Leave every picture out and write out the records below exactly.
*** Opening Dataset ***
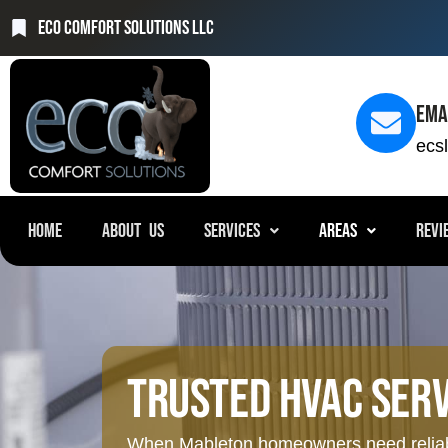
Eco Comfort Solutions LLC
Ema
ecs
HOME
ABOUT US
SERVICES
AREAS
REVI
Trusted HVAC Serv
When Mableton homeowners need reliable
*** Closing Dataset ***
◆ **Answer**:
Eco Comfort Solutions LLC
Ema
ecs
HOME
ABOUT US
SERVICES
AREAS
REVI
Trusted HVAC Serv
When Mableton homeowners need reliable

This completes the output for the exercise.